In the entries below, some lines hold the string "your"; please say how many, giving the number and nothing else.

Items from a data source
[Start of section]
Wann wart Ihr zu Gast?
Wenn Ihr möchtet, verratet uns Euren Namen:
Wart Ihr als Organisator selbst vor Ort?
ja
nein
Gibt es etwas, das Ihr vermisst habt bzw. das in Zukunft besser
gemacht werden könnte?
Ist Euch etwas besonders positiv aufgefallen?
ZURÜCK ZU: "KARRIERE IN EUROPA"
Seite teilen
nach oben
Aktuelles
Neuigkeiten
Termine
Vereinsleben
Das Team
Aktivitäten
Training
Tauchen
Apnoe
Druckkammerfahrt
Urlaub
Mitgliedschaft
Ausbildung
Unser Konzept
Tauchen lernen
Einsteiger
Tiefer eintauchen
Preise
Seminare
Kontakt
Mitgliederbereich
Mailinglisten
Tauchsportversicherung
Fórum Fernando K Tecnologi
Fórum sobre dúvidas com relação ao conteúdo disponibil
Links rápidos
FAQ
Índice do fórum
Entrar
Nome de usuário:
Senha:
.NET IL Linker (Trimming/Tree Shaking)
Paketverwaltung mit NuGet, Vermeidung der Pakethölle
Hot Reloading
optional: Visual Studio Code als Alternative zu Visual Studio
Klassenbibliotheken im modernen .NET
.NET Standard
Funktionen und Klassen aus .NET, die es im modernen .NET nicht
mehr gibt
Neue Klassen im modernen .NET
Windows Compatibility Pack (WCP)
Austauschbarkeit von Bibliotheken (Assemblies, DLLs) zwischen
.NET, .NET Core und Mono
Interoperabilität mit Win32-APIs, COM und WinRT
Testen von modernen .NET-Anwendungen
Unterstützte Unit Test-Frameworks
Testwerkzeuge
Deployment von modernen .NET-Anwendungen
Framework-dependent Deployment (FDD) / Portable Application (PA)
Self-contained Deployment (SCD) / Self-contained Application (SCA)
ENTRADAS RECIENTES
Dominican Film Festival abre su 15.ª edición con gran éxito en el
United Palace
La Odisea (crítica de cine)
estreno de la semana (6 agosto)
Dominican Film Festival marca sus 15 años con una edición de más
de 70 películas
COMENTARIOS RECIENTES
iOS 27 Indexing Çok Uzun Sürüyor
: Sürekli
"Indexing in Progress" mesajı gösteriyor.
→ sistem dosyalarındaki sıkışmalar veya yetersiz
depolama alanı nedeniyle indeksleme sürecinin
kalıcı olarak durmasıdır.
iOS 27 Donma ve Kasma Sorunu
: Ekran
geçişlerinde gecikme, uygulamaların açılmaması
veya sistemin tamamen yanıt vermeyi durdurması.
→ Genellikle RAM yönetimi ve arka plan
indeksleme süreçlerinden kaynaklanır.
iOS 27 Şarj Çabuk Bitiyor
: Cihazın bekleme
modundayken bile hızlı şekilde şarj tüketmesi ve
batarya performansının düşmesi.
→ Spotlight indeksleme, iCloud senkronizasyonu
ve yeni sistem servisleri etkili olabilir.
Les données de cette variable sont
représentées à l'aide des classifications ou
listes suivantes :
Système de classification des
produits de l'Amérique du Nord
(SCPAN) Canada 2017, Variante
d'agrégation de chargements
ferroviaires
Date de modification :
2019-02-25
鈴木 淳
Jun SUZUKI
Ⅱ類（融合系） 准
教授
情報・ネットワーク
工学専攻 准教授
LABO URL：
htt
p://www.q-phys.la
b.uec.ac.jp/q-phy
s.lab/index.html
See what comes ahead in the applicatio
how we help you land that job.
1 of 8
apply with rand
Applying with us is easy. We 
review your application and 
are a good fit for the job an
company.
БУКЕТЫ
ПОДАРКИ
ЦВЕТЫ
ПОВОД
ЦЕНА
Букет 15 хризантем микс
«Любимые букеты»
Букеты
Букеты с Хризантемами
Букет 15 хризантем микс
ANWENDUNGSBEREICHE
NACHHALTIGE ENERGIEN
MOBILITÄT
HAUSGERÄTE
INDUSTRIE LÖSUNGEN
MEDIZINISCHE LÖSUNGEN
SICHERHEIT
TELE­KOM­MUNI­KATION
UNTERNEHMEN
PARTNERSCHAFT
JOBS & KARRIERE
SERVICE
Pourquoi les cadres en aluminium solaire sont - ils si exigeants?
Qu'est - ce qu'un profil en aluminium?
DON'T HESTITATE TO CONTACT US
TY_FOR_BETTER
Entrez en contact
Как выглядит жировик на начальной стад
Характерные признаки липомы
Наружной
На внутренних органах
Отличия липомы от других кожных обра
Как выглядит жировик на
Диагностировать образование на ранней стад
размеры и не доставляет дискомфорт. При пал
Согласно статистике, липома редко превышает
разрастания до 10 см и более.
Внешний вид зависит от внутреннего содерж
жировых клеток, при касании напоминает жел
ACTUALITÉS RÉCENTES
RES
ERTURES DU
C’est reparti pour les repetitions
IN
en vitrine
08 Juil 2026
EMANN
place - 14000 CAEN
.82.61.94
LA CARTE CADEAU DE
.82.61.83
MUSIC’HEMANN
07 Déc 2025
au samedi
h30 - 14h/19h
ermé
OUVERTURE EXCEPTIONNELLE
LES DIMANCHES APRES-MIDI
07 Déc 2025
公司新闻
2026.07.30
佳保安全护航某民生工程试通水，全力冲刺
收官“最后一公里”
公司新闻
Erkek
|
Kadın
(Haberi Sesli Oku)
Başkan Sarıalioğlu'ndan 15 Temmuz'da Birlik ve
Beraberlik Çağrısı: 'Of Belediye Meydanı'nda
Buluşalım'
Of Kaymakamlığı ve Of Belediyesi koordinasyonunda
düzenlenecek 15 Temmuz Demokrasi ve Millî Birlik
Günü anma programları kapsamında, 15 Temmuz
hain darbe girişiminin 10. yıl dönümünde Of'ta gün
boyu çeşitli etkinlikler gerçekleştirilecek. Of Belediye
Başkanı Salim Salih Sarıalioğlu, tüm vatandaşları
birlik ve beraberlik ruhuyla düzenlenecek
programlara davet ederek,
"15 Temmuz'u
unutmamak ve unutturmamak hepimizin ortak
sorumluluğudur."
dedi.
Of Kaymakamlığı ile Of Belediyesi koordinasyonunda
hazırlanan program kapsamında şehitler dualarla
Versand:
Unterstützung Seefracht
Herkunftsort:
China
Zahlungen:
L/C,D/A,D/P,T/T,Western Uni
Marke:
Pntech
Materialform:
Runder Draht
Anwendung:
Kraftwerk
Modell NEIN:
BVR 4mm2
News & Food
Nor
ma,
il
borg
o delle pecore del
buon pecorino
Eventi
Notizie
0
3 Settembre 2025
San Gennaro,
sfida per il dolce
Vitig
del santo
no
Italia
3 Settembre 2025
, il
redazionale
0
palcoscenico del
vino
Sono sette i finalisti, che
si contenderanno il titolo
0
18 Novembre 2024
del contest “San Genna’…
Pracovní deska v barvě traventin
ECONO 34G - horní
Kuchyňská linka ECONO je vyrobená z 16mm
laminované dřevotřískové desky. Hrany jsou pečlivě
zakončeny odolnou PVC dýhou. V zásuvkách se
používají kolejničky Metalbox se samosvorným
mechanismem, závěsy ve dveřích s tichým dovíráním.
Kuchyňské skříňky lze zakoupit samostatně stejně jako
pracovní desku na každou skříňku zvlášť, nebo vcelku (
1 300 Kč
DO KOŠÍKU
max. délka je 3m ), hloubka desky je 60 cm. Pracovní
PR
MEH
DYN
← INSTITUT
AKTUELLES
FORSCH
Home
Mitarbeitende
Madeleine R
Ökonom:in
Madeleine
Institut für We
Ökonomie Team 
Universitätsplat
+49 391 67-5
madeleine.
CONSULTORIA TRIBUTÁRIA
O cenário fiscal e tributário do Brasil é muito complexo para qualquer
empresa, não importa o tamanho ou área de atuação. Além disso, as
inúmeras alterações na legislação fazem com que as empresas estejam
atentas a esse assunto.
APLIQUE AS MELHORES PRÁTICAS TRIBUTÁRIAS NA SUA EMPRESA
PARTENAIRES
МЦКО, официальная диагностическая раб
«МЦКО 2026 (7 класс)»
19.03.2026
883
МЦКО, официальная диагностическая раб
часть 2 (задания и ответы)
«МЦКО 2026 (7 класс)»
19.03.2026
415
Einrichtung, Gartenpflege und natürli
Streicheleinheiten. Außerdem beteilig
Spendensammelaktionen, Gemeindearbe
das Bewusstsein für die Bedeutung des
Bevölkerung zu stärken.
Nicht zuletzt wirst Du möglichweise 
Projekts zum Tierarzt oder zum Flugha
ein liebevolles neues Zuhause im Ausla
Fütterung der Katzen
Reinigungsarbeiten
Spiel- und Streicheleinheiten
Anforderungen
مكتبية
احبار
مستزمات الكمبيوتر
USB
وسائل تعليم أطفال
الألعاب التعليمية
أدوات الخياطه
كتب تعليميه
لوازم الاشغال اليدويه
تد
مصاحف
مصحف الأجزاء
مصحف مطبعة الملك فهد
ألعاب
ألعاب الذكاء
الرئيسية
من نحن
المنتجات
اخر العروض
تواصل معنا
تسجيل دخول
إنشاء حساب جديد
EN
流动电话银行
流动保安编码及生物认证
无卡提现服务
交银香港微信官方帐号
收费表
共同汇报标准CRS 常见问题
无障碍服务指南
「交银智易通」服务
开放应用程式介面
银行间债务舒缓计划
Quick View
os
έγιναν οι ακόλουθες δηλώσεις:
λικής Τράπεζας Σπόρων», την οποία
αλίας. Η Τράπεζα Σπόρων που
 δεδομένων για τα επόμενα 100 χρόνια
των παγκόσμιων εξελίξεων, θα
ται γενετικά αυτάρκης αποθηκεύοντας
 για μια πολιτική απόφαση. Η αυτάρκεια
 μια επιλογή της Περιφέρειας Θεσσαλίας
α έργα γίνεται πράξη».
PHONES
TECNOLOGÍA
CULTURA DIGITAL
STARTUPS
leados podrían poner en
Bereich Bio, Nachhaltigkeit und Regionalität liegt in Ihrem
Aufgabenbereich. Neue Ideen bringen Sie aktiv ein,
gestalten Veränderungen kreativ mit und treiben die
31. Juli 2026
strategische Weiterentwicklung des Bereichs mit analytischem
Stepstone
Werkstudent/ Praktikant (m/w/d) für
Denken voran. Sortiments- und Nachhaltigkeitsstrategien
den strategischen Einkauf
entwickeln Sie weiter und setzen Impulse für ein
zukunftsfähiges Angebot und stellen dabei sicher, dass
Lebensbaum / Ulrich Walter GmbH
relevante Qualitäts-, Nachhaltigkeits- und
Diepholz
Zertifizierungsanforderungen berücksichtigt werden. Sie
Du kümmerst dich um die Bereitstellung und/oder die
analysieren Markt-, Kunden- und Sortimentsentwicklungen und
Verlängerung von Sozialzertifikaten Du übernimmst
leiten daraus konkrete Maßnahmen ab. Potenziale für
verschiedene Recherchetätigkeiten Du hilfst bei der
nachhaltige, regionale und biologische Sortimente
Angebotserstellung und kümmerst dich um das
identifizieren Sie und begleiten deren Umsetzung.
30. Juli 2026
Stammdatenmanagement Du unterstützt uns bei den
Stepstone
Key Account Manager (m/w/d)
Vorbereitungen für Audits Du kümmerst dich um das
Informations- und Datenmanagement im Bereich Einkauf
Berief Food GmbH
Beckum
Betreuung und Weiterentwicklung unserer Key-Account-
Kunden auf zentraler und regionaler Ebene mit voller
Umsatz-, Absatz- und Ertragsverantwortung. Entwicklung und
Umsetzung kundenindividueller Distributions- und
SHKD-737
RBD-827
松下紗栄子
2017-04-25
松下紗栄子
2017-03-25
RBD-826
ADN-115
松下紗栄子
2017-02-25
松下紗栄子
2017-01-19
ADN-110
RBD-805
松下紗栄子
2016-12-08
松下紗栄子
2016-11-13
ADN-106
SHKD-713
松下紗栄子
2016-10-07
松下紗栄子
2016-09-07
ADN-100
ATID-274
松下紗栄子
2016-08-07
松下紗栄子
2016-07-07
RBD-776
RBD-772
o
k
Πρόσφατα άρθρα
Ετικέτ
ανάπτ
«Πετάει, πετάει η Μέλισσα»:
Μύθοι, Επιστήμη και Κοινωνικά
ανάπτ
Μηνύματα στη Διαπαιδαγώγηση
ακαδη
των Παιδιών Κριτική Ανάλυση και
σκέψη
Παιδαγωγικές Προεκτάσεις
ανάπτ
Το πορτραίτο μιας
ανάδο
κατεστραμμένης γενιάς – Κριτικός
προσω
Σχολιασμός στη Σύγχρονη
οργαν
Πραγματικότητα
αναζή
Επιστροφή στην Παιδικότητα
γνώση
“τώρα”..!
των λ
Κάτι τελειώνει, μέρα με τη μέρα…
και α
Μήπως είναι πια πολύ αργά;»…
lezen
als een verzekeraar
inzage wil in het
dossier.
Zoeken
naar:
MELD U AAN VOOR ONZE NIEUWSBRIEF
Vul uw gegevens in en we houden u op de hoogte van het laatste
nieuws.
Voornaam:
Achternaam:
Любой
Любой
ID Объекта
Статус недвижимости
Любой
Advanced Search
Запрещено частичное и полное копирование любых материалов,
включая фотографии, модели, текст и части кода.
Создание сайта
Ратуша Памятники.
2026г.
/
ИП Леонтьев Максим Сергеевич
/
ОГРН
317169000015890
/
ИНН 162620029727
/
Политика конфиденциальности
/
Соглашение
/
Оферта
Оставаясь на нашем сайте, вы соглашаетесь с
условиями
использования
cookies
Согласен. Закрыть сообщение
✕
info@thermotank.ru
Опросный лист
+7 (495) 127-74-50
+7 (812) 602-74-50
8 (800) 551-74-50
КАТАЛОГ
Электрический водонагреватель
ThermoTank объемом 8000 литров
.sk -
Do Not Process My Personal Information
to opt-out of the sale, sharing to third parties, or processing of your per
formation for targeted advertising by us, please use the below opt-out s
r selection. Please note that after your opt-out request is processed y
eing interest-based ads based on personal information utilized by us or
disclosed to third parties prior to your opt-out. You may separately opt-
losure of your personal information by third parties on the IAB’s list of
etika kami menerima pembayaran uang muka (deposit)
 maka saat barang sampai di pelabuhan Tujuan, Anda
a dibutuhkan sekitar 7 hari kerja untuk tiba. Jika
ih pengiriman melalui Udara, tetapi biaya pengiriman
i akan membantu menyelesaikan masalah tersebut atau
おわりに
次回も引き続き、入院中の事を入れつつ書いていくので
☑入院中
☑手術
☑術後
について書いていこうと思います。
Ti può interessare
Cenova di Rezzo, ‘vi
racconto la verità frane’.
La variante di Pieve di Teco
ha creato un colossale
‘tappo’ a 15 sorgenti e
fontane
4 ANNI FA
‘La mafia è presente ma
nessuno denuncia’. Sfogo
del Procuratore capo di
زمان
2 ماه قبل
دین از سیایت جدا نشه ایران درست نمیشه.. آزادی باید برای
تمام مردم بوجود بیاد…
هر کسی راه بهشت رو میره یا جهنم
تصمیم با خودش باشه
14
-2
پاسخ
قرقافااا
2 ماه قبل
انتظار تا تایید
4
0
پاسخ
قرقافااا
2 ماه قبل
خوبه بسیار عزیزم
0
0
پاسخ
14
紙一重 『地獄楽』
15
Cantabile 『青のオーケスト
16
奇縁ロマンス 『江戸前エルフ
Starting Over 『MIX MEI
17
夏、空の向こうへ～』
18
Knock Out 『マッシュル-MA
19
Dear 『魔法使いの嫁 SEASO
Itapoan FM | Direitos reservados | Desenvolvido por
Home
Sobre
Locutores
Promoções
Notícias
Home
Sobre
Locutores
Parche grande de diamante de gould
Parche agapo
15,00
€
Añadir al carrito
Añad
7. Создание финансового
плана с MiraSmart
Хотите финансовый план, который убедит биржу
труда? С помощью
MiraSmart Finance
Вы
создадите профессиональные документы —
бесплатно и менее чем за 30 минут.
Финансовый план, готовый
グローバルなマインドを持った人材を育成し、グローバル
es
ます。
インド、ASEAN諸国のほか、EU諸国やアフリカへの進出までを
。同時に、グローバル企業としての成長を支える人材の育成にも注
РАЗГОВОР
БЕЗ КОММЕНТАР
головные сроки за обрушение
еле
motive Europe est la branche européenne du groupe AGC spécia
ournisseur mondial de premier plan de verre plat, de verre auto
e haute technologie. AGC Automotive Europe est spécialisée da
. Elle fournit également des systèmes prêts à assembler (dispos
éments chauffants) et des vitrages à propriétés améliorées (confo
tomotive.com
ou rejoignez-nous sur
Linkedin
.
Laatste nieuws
[End of section]
**Response to the exercise:** 5